Позднейшие писатели, принадлежавшие к левому поли­тическому крылу, неминуемо тщились подражать наихудшим чертам Белинского, в частности, его грубой прямоте и стилис­тической расхлябанности, стремясь подчеркнуть собственное свое презрение к изысканным, утонченным вкусам авторов, на коих они столь яростно ополчались. Но если в 1860-е годы такие радикальные критики, как Чернышевский и Писарев, пользовались неряшливым слогом намеренно — ибо словес­ную корявость рассматривали в качестве оружия, избранного поборниками естествознания, материализма и пользы, вра­гами чистого искусства, утонченности, эстетических ценнос­тей, равнодушия к вопросам частным и общественным, — то случай Белинского куда печальней и любопытней. Ведь Белинский отнюдь не был оголтелым материалистом, а уж утилитарности — поисков пользы во всем и везде — чуждался и подавно. Он верил в свое критическое призвание, считал его самоценным, да вот писал так же точно, как и разговаривал: бесформенными, невероятно затянутыми, неуклюжими, торопливыми, запутанными фразами — лишь постольку, поскольку иначе выражать своих мыслей не умел; для Белин­ского словесное неряшество было естественной и единствен­ной средой литературного обитания.

Разрешите снова напомнить: несколько десятилетий, до Пушкина и после него, русская словесность, создаваемая и представляемая, как правило, «пробудившимися» пред­ставителями высшего и среднего сословий, черпала из ино­странных — преимущественно французских и немецких — источников, а поэты и писатели были исключительно чутки к изощренности и верности слога. А Белинского, несмотря на всю его критическую проницательность, занимали главным образом вопросы общественные и моральные.
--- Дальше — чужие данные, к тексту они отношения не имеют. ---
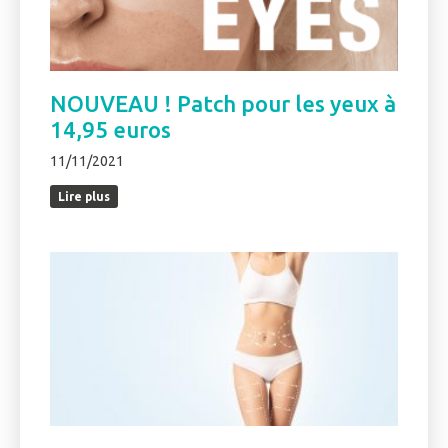
NOUVEAU ! Patch pour les yeux à
14,95 euros
11/11/2021
Lire plus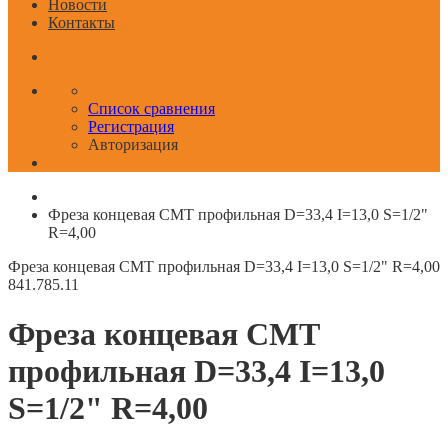
Новости
Контакты
Список сравнения
Регистрация
Авторизация
Фреза концевая CMT профильная D=33,4 I=13,0 S=1/2"
R=4,00
Фреза концевая CMT профильная D=33,4 I=13,0 S=1/2" R=4,00
841.785.11
Фреза концевая CMT
профильная D=33,4 I=13,0
S=1/2" R=4,00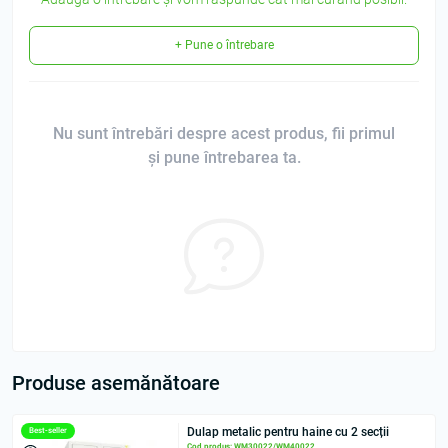
+ Pune o întrebare
Nu sunt întrebări despre acest produs, fii primul
și pune întrebarea ta.
Produse asemănătoare
Dulap metalic pentru haine cu 2 secții
Best-seller
Cod produs: WM30022/WM40022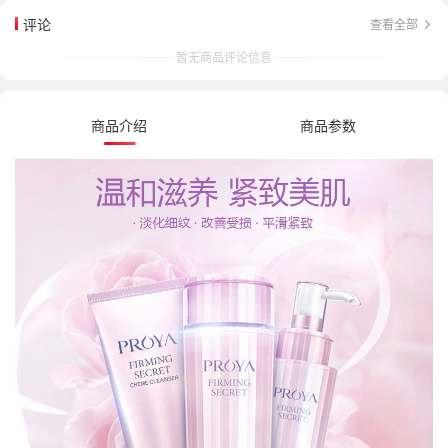
评论
查看全部
暂无商品评论信息
商品介绍
商品参数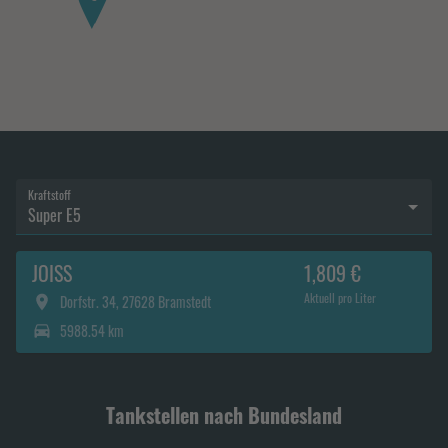
Kraftstoff
Super E5
JOISS
1,809 €
Aktuell pro Liter
Dorfstr. 34, 27628 Bramstedt
5988.54 km
Tankstellen nach Bundesland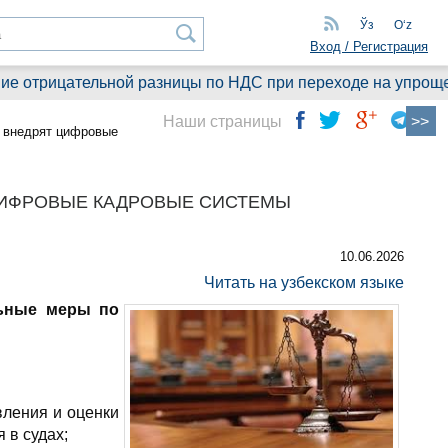
Ўз
Oʻz
Вход / Регистрация
отрицательной разницы по НДС при переходе на упрощенны
Наши страницы
и внедрят цифровые
ЦИФРОВЫЕ КАДРОВЫЕ СИСТЕМЫ
10.06.2026
Читать на узбекском языке
ьные меры по
ления и оценки
 в судах;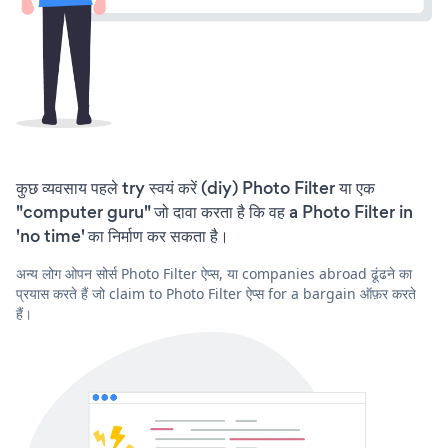
कुछ व्यवसाय पहले try स्वयं करें (diy) Photo Filter या एक
"computer guru" जो दावा करता है कि वह a Photo Filter in
'no time' का निर्माण कर सकता है।
अन्य लोग ओपन सोर्स Photo Filter ऐप्स, या companies abroad ढूंढने का
प्रयास करते हैं जो claim to Photo Filter ऐप्स for a bargain ऑफ़र करते
हैं।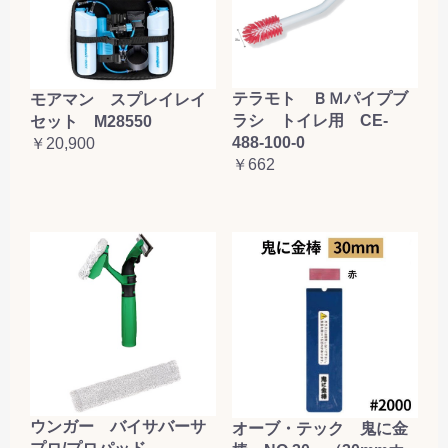
お買い物を続ける
カートへ進む
テラモト ＢＭパイプブ
モアマン スプレイレイ
ラシ トイレ用 CE-
セット M28550
488-100-0
￥20,900
￥662
ウンガー バイサバーサ
オーブ・テック 鬼に金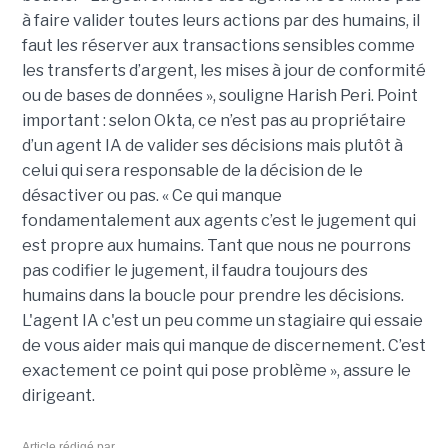
à faire valider toutes leurs actions par des humains, il
faut les réserver aux transactions sensibles comme
les transferts d’argent, les mises à jour de conformité
ou de bases de données », souligne Harish Peri.
Point
important : selon Okta, ce n’est pas au propriétaire
d’un agent IA de valider ses décisions mais plutôt à
celui qui sera responsable de la décision de le
désactiver ou pas.
« Ce qui manque
fondamentalement aux agents c’est le jugement qui
est propre aux humains.
Tant que nous ne pourrons
pas codifier le jugement, il faudra toujours des
humains dans la boucle pour prendre les décisions.
L'agent IA c'est un peu comme un stagiaire qui essaie
de vous aider mais qui manque de discernement.
C’est
exactement ce point qui pose
problème
», assure le
dirigeant.
Article rédigé par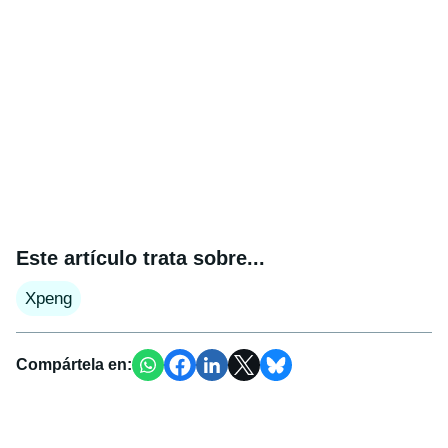
Este artículo trata sobre...
Xpeng
Compártela en: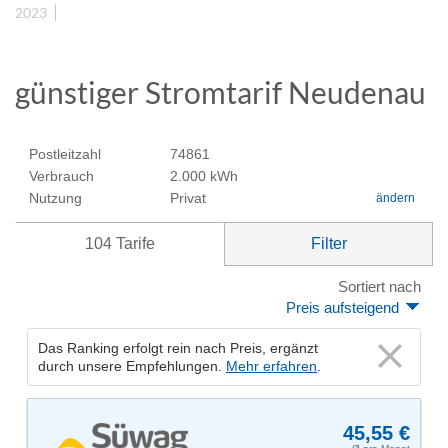
2023
günstiger Stromtarif Neudenau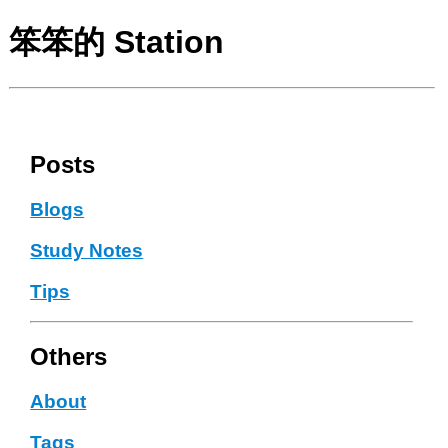
笨笨的 Station
Posts
Blogs
Study Notes
Tips
Others
About
Tags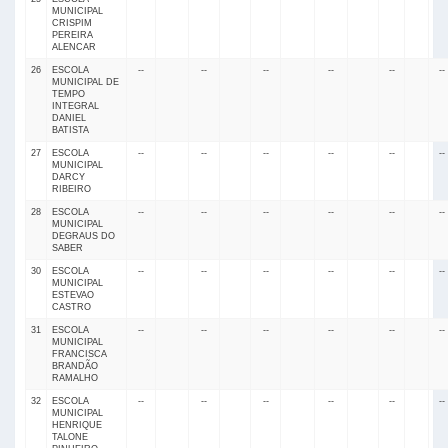
MUNICIPAL
CRISPIM
PEREIRA
ALENCAR
26
ESCOLA
--
--
--
--
--
--
MUNICIPAL DE
TEMPO
INTEGRAL
DANIEL
BATISTA
27
ESCOLA
--
--
--
--
--
--
MUNICIPAL
DARCY
RIBEIRO
28
ESCOLA
--
--
--
--
--
--
MUNICIPAL
DEGRAUS DO
SABER
30
ESCOLA
--
--
--
--
--
--
MUNICIPAL
ESTEVAO
CASTRO
31
ESCOLA
--
--
--
--
--
--
MUNICIPAL
FRANCISCA
BRANDÃO
RAMALHO
32
ESCOLA
--
--
--
--
--
--
MUNICIPAL
HENRIQUE
TALONE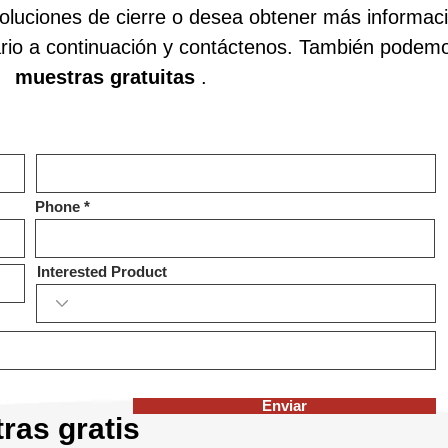
soluciones de cierre o desea obtener más informac
rio a continuación y contáctenos. También podemo
muestras gratuitas
.
Phone
Interested Product
Enviar
ras gratis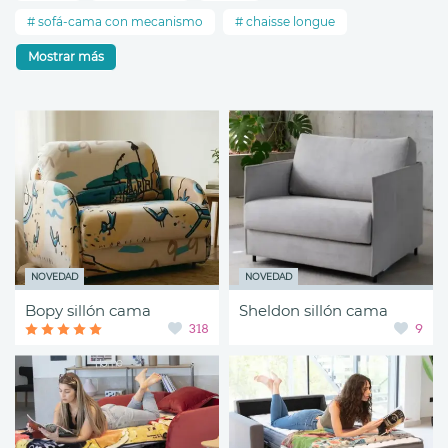
sofá-cama con mecanismo
chaisse longue
Mostrar más
NOVEDAD
NOVEDAD
Bopy sillón cama
Sheldon sillón cama
318
9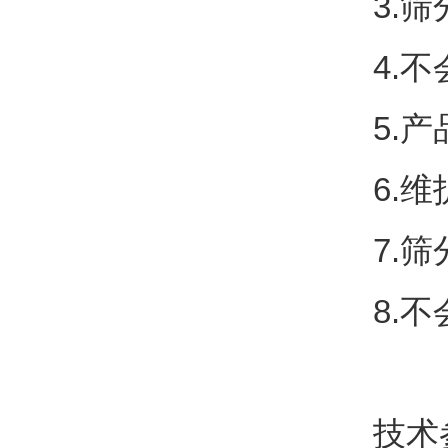
3.
筛
4.
不
5.
产
6.
维
7.
筛
8.
不
技术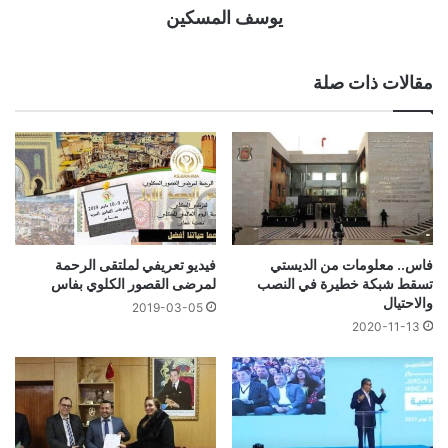
يوسف المسكين
مقالات ذات صلة
فاس.. معلومات من الديستي
فيديو تعريفي لملتقى الرحمة
تسقط شبكة خطيرة في النصب
لمرضى القصور الكلوي بفاس
والاحتيال
2019-03-05
2020-11-13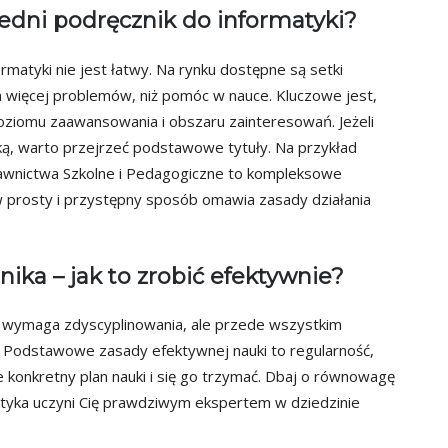
edni podręcznik do informatyki?
matyki nie jest łatwy. Na rynku dostępne są setki
 więcej problemów, niż pomóc w nauce. Kluczowe jest,
ziomu zaawansowania i obszaru zainteresowań. Jeżeli
ą, warto przejrzeć podstawowe tytuły. Na przykład
nictwa Szkolne i Pedagogiczne to kompleksowe
 prosty i przystępny sposób omawia zasady działania
ika – jak to zrobić efektywnie?
i wymaga zdyscyplinowania, ale przede wszystkim
. Podstawowe zasady efektywnej nauki to regularność,
ie konkretny plan nauki i się go trzymać. Dbaj o równowagę
raktyka uczyni Cię prawdziwym ekspertem w dziedzinie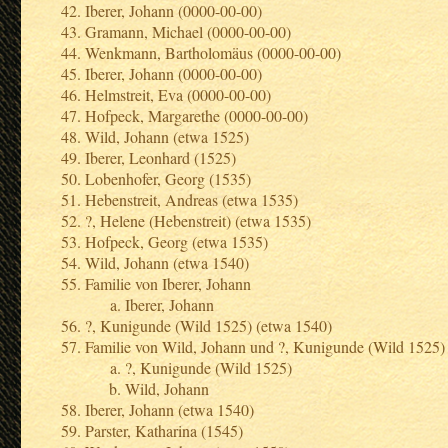
Iberer, Johann (0000-00-00)
Gramann, Michael (0000-00-00)
Wenkmann, Bartholomäus (0000-00-00)
Iberer, Johann (0000-00-00)
Helmstreit, Eva (0000-00-00)
Hofpeck, Margarethe (0000-00-00)
Wild, Johann (etwa 1525)
Iberer, Leonhard (1525)
Lobenhofer, Georg (1535)
Hebenstreit, Andreas (etwa 1535)
?, Helene (Hebenstreit) (etwa 1535)
Hofpeck, Georg (etwa 1535)
Wild, Johann (etwa 1540)
Familie von Iberer, Johann
Iberer, Johann
?, Kunigunde (Wild 1525) (etwa 1540)
Familie von Wild, Johann und ?, Kunigunde (Wild 1525)
?, Kunigunde (Wild 1525)
Wild, Johann
Iberer, Johann (etwa 1540)
Parster, Katharina (1545)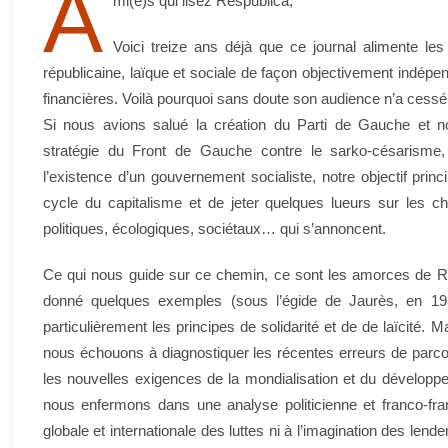
A
mi(e)s qui lisez Respublica,
Voici treize ans déjà que
ce journal
alimente les 
républicaine, laïque et sociale de façon objectivement indépen
financières. Voilà pourquoi sans doute son audience n’a cessé 
Si nous avions salué la création du Parti de Gauche et
stratégie du Front de Gauche contre le sarko-césarisme
l’existence d’un gouvernement socialiste, notre objectif princi
cycle du capitalisme et de jeter quelques lueurs sur les
politiques, écologiques, sociétaux… qui s’annoncent.
Ce qui nous guide sur ce chemin, ce sont les amorces de Ré
donné quelques exemples (sous l’égide de Jaurès, en 1
particulièrement les principes de solidarité et de de laïcité. M
nous échouons à diagnostiquer les récentes erreurs de parc
les nouvelles exigences de la mondialisation et du développe
nous enfermons dans une analyse politicienne et franco-fr
globale et internationale des luttes ni à l’imagination des l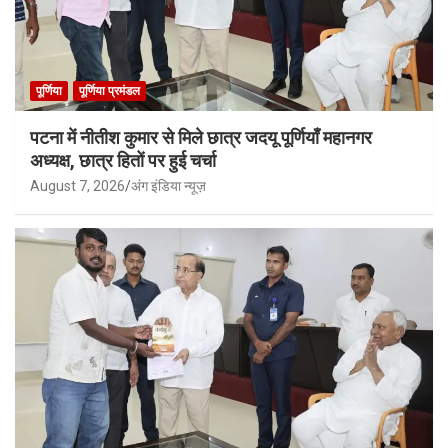
पूर्णिया
पूर्णिया प्रमंडल
पटना में नीतीश कुमार से मिले छात्र जदयू पूर्णियाँ महानगर
अध्यक्ष, छात्र हितों पर हुई चर्चा
August 7, 2026
अंग इंडिया न्यूज़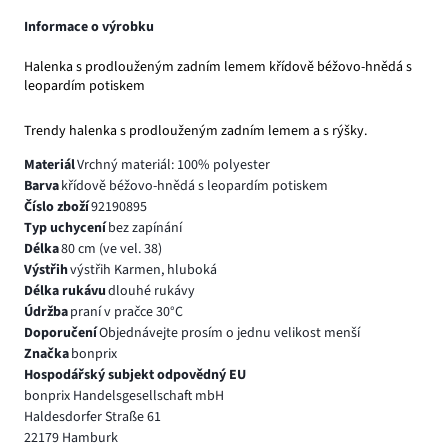
Informace o výrobku
Halenka s prodlouženým zadním lemem křídově béžovo-hnědá s
leopardím potiskem
Trendy halenka s prodlouženým zadním lemem a s rýšky.
Materiál
Vrchný materiál: 100% polyester
Barva
křídově béžovo-hnědá s leopardím potiskem
Číslo zboží
92190895
Typ uchycení
bez zapínání
Délka
80 cm (ve vel. 38)
Výstřih
výstřih Karmen, hluboká
Délka rukávu
dlouhé rukávy
Údržba
praní v pračce 30°C
Doporučení
Objednávejte prosím o jednu velikost menší
Značka
bonprix
Hospodářský subjekt odpovědný EU
bonprix Handelsgesellschaft mbH
Haldesdorfer Straße 61
22179 Hamburk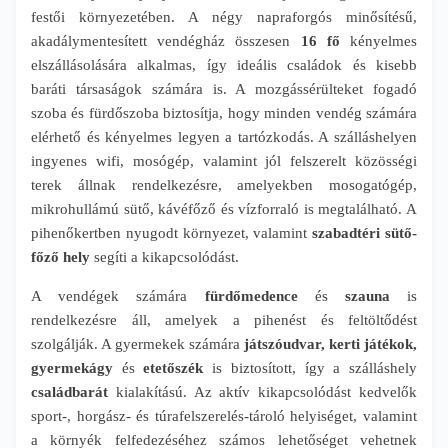
festői környezetében. A négy napraforgós minősítésű,
akadálymentesített vendégház összesen
16 fő
kényelmes
elszállásolására alkalmas, így ideális családok és kisebb
baráti társaságok számára is. A mozgássérülteket fogadó
szoba és fürdőszoba biztosítja, hogy minden vendég számára
elérhető és kényelmes legyen a tartózkodás. A szálláshelyen
ingyenes wifi, mosógép, valamint jól felszerelt közösségi
terek állnak rendelkezésre, amelyekben mosogatógép,
mikrohullámú sütő, kávéfőző és vízforraló is megtalálható. A
pihenőkertben nyugodt környezet, valamint
szabadtéri sütő-
főző hely
segíti a kikapcsolódást.
A vendégek számára
fürdőmedence
és
szauna
is
rendelkezésre áll, amelyek a pihenést és feltöltődést
szolgálják. A gyermekek számára
játszóudvar, kerti játékok,
gyermekágy
és
etetőszék
is biztosított, így a szálláshely
családbarát
kialakítású. Az aktív kikapcsolódást kedvelők
sport-, horgász- és túrafelszerelés-tároló helyiséget, valamint
a környék felfedezéséhez számos lehetőséget vehetnek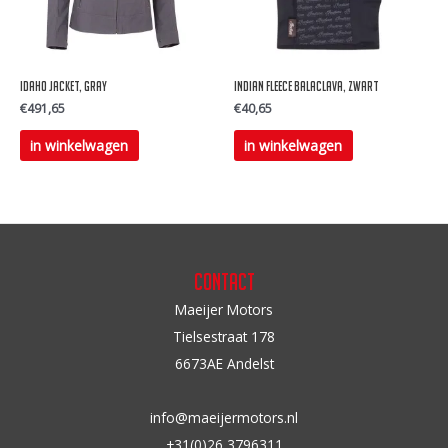
gekozen
gekozen
worden
worden
op
op
IDAHO JACKET, GRAY
Indian Fleece balaclava, zwart
de
de
€
491,65
€
40,65
productpagina
productpagina
Dit
in winkelwagen
in winkelwagen
product
heeft
meerdere
variaties.
Deze
Contact
optie
Maeijer Motors
kan
Tielsestraat 178
gekozen
6673AE Andelst
worden
op
info@maeijermotors.nl
de
+31(0)26 3796311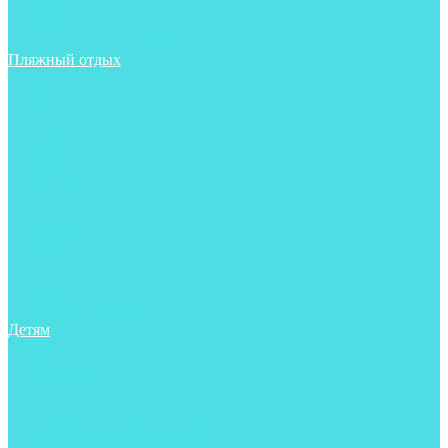
Фонари
Чехлы
Шлема, подшлемники
Пляжный отдых
Аксессуары
Боты
Ласты
Маски
Носки
Одежда
Перчатки
Очки
Сумки, баулы, рюкзаки
Тапочки
Трубки
Фонари
Чехлы
Шапочки, банданы
Детям
Боты
Аксессуары
Аксессуары для бассейна
Боты
Гидрокостюмы для бассейна
Гидрокостюмы для дайвинга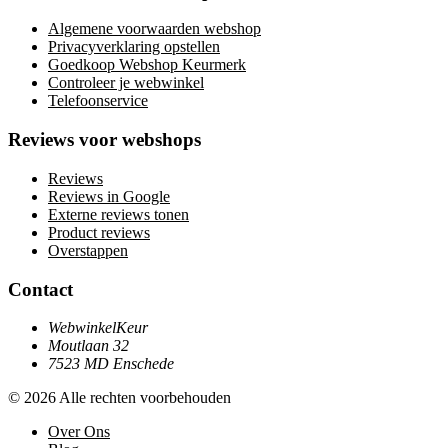
Algemene voorwaarden webshop
Privacyverklaring opstellen
Goedkoop Webshop Keurmerk
Controleer je webwinkel
Telefoonservice
Reviews voor webshops
Reviews
Reviews in Google
Externe reviews tonen
Product reviews
Overstappen
Contact
WebwinkelKeur
Moutlaan 32
7523 MD Enschede
© 2026 Alle rechten voorbehouden
Over Ons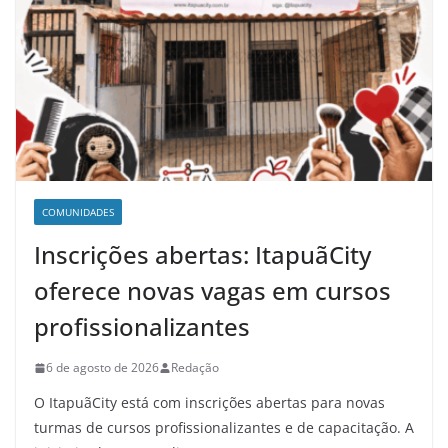
COMUNIDADES
Inscrições abertas: ItapuãCity
oferece novas vagas em cursos
profissionalizantes
6 de agosto de 2026
Redação
O ItapuãCity está com inscrições abertas para novas
turmas de cursos profissionalizantes e de capacitação. A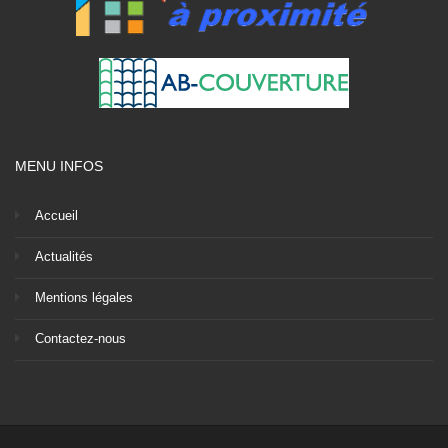
MENU INFOS
Accueil
Actualités
Mentions légales
Contactez-nous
Он родился проповедником — и проповедовал пылко, и отнюдь не всегда владел и управлял тоном и построением создаваемых фраз. Он писал точно так же, как и говорил: скрежещущими, ино­гда визгливыми предложениями; друзья Пушкина — эстеты и «арбитры изящества» — непроизвольно шарахались от этого шумного, исступленного плебея-недоучки. Белин­ский же, от чистого сердца и безгранично восторгавшийся их великолепными творческими достижениями, зачастую чувствовал себя с ними рядом уязвленным и униженным. Но природы своей переделать не мог, не мог переделать или изменить того, что звал истиной (как он сам ее понимал), того, чему служил, того, чего не мог оставить без внимания, что различал обычно с немалым трудом, а иногда, случалось, видел поразительно ярко. Гордость Белинского была велика, он самоотверженно служил идее; идеей была неприкрашен­ная истина — и, служа ей, Белинский намеревался и жить, и умереть.